### REQUIREMENT
In the data below, locate the line containing "recevrez un email contenant les" and the line containing "Wystarczy w wolnym", then retype both and everything between them exactly. Pictures are not part of the copy.

### MATERIAL FOR THIS EXERCISE
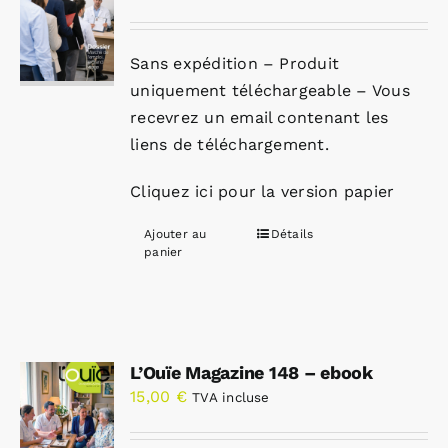
Sans expédition – Produit
uniquement téléchargeable – Vous
recevrez un email contenant les
liens de téléchargement.
Cliquez ici pour la version papier
Ajouter au
Détails
panier
L’Ouïe Magazine 148 – ebook
15,00
€
TVA incluse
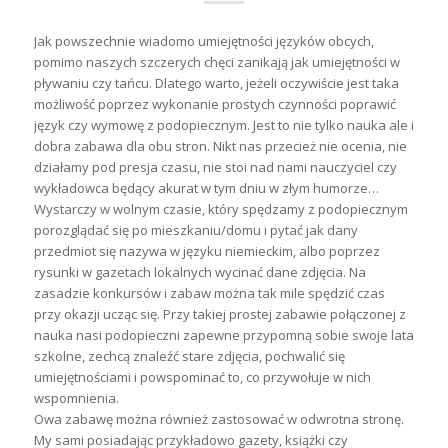
Jak powszechnie wiadomo umiejętności języków obcych,
pomimo naszych szczerych chęci zanikają jak umiejętności w
pływaniu czy tańcu. Dlatego warto, jeżeli oczywiście jest taka
możliwość poprzez wykonanie prostych czynności poprawić
język czy wymowę z podopiecznym. Jest to nie tylko nauka ale i
dobra zabawa dla obu stron. Nikt nas przecież nie ocenia, nie
działamy pod presja czasu, nie stoi nad nami nauczyciel czy
wykładowca będący akurat w tym dniu w złym humorze…
Wystarczy w wolnym czasie, który spędzamy z podopiecznym
porozglądać się po mieszkaniu/domu i pytać jak dany
przedmiot się nazywa w języku niemieckim, albo poprzez
rysunki w gazetach lokalnych wycinać dane zdjęcia. Na
zasadzie konkursów i zabaw można tak mile spędzić czas
przy okazji ucząc się. Przy takiej prostej zabawie połączonej z
nauka nasi podopieczni zapewne przypomną sobie swoje lata
szkolne, zechcą znaleźć stare zdjęcia, pochwalić się
umiejętnościami i powspominać to, co przywołuje w nich
wspomnienia.
Owa zabawę można również zastosować w odwrotna stronę.
My sami posiadając przykładowo gazety, książki czy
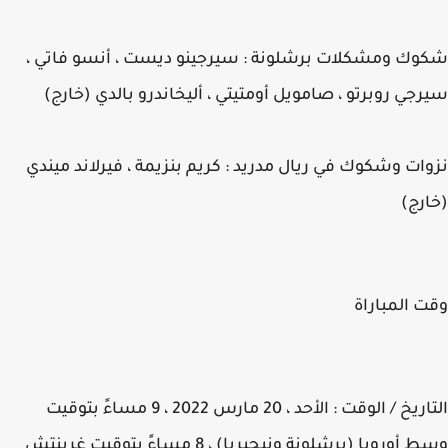
ك ومشكلات برشلونة : سيرجينو ديست ، أنسو فاتي ،
جي روبرتو ، صامويل أومتيتي ، أليخاندرو بالدي (خارج)
ات وشكوك في ريال مدريد : كريم بنزيمة ، فيرلاند ميندي
رج)
 المباراة
التاريخ / الوقت : الأحد ، 20 مارس 2022 ، 9 مساءً بتوقيت
وسط أوروبا (برشلونة ونيجيريا) ، 8 مساءً بتوقيت غرينتش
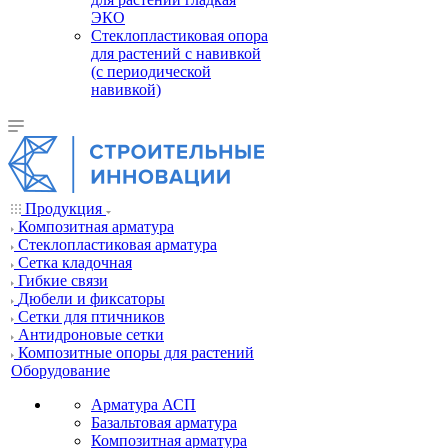
ЭКО
Стеклопластиковая опора
для растений с навивкой
(с периодической
навивкой)
Продукция
Композитная арматура
Cтеклопластиковая арматура
Сетка кладочная
Гибкие связи
Дюбели и фиксаторы
Сетки для птичников
Антидроновые сетки
Композитные опоры для растений
Оборудование
Арматура АСП
Базальтовая арматура
Композитная арматура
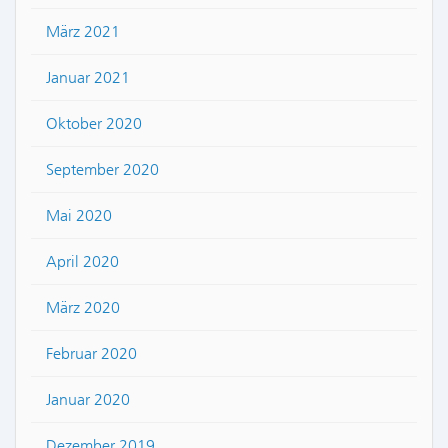
März 2021
Januar 2021
Oktober 2020
September 2020
Mai 2020
April 2020
März 2020
Februar 2020
Januar 2020
Dezember 2019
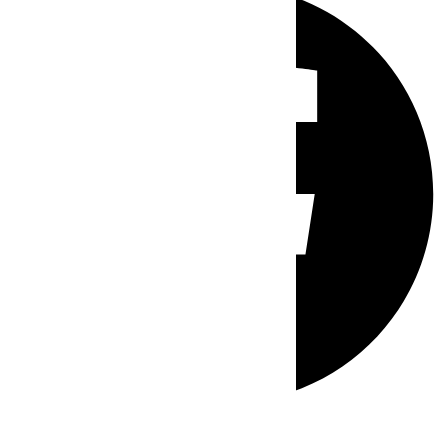
Whatsapp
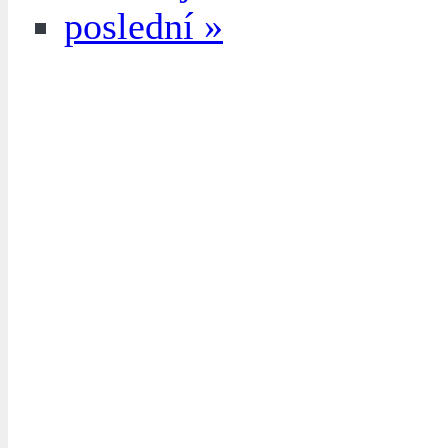
poslední »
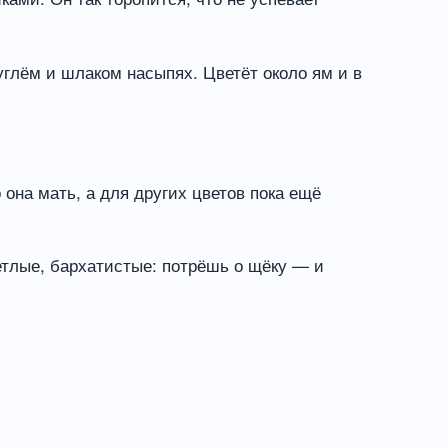
 углём и шлаком насыпях. Цветёт около ям и в
 она мать, а для других цветов пока ещё
ветлые, бархатистые: потрёшь о щёку — и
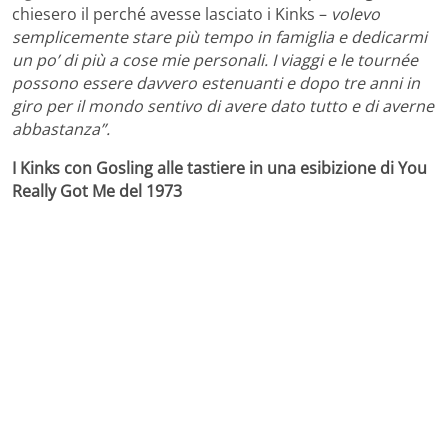
chiesero il perché avesse lasciato i Kinks –
volevo
semplicemente stare più tempo in famiglia e dedicarmi
un po’ di più a cose mie personali. I viaggi e le tournée
possono essere davvero estenuanti e dopo tre anni in
giro per il mondo sentivo di avere dato tutto e di averne
abbastanza”.
I Kinks con Gosling alle tastiere in una esibizione di You
Really Got Me del 1973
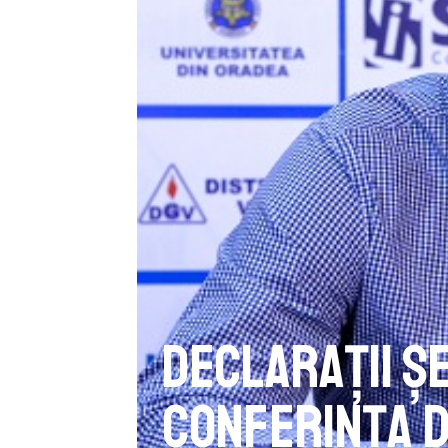
Declarații Ș
conferința d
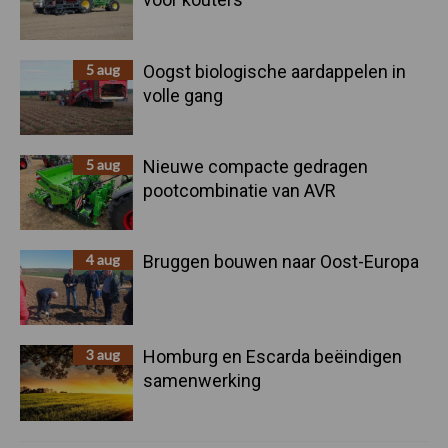
5 aug
Oogst biologische aardappelen in
volle gang
5 aug
Nieuwe compacte gedragen
pootcombinatie van AVR
4 aug
Bruggen bouwen naar Oost-Europa
3 aug
Homburg en Escarda beëindigen
samenwerking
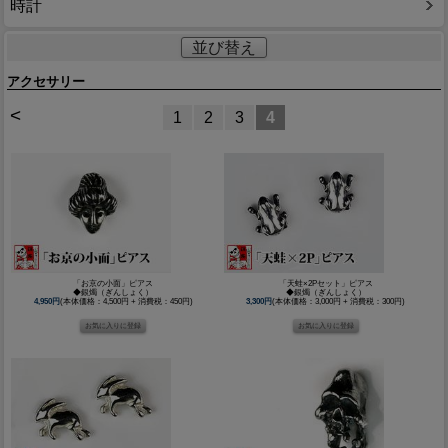
時計
並び替え
アクセサリー
<
1
2
3
4
「お京の小面」ピアス
「天蛙×2Pセット」ピアス
◆銀燭（ぎんしょく）
◆銀燭（ぎんしょく）
4,950円
(本体価格：4,500円 + 消費税：450円)
3,300円
(本体価格：3,000円 + 消費税：300円)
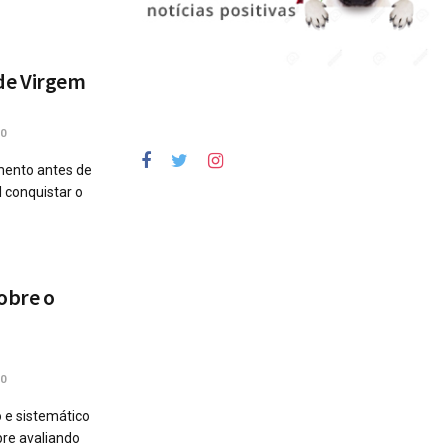
de Virgem
0
ento antes de
l conquistar o
obre o
0
 e sistemático
pre avaliando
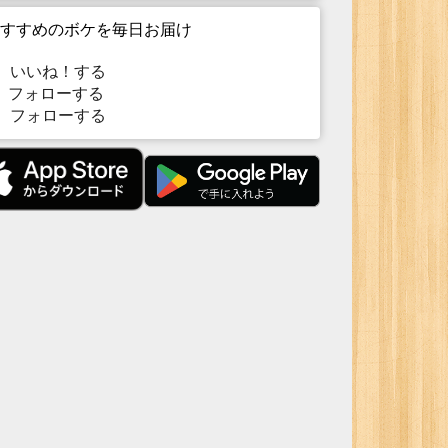
すすめのボケを毎日お届け
いいね！する
フォローする
フォローする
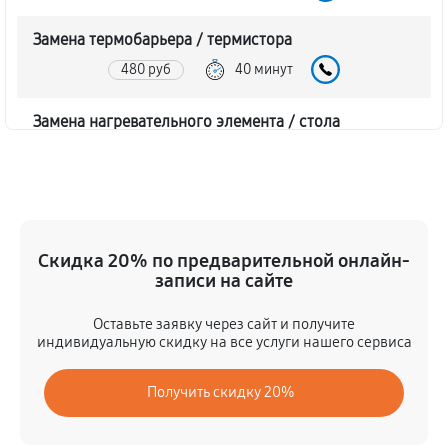
Замена термобарьера / термистора
480 руб
40 минут
Замена нагревательного элемента / стола
1560 руб
50 минут
Замена шагового двигателя
600 руб
40 минут
Скидка 20% по предварительной онлайн-
записи на сайте
Замена платы лазерного модуля
1680 руб
40 минут
Оставьте заявку через сайт и получите
индивидуальную скидку на все услуги нашего сервиса
Профилактика (чистка, смазка, пряжка)
Получить скидку 20%
600 руб
40 минут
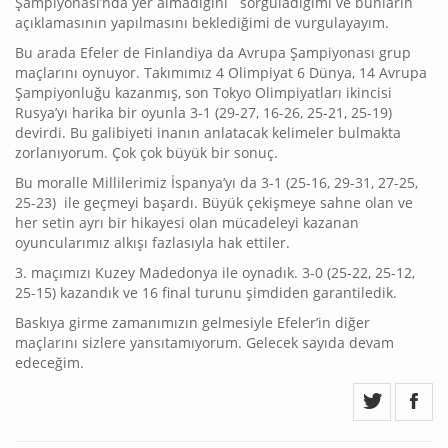
Şampiyonası’nda yer almadığını sorguladığımı ve bunların
açıklamasının yapılmasını beklediğimi de vurgulayayım.
Bu arada Efeler de Finlandiya da Avrupa Şampiyonası grup
maçlarını oynuyor. Takımımız 4 Olimpiyat 6 Dünya, 14 Avrupa
Şampiyonluğu kazanmış, son Tokyo Olimpiyatları ikincisi
Rusya’yı harika bir oyunla 3-1 (29-27, 16-26, 25-21, 25-19)
devirdi. Bu galibiyeti inanın anlatacak kelimeler bulmakta
zorlanıyorum. Çok çok büyük bir sonuç.
Bu moralle Millilerimiz İspanya’yı da 3-1 (25-16, 29-31, 27-25,
25-23) ile geçmeyi başardı. Büyük çekişmeye sahne olan ve
her setin ayrı bir hikayesi olan mücadeleyi kazanan
oyuncularımız alkışı fazlasıyla hak ettiler.
3. maçımızı Kuzey Madedonya ile oynadık. 3-0 (25-22, 25-12,
25-15) kazandık ve 16 final turunu şimdiden garantiledik.
Baskıya girme zamanımızın gelmesiyle Efeler’in diğer
maçlarını sizlere yansıtamıyorum. Gelecek sayıda devam
edeceğim.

### SOLUTION
recevrez un email contenant les
liens de téléchargement.
Cliquez ici pour la version papier
Ajouter au
Détails
panier
L’Ouïe Magazine 148 – ebook
15,00
€
TVA incluse
Jak powszechnie wiadomo umiejętności języków obcych,
pomimo naszych szczerych chęci zanikają jak umiejętności w
pływaniu czy tańcu. Dlatego warto, jeżeli oczywiście jest taka
możliwość poprzez wykonanie prostych czynności poprawić
język czy wymowę z podopiecznym. Jest to nie tylko nauka ale i
dobra zabawa dla obu stron. Nikt nas przecież nie ocenia, nie
działamy pod presja czasu, nie stoi nad nami nauczyciel czy
wykładowca będący akurat w tym dniu w złym humorze…
Wystarczy w wolnym czasie, który spędzamy z podopiecznym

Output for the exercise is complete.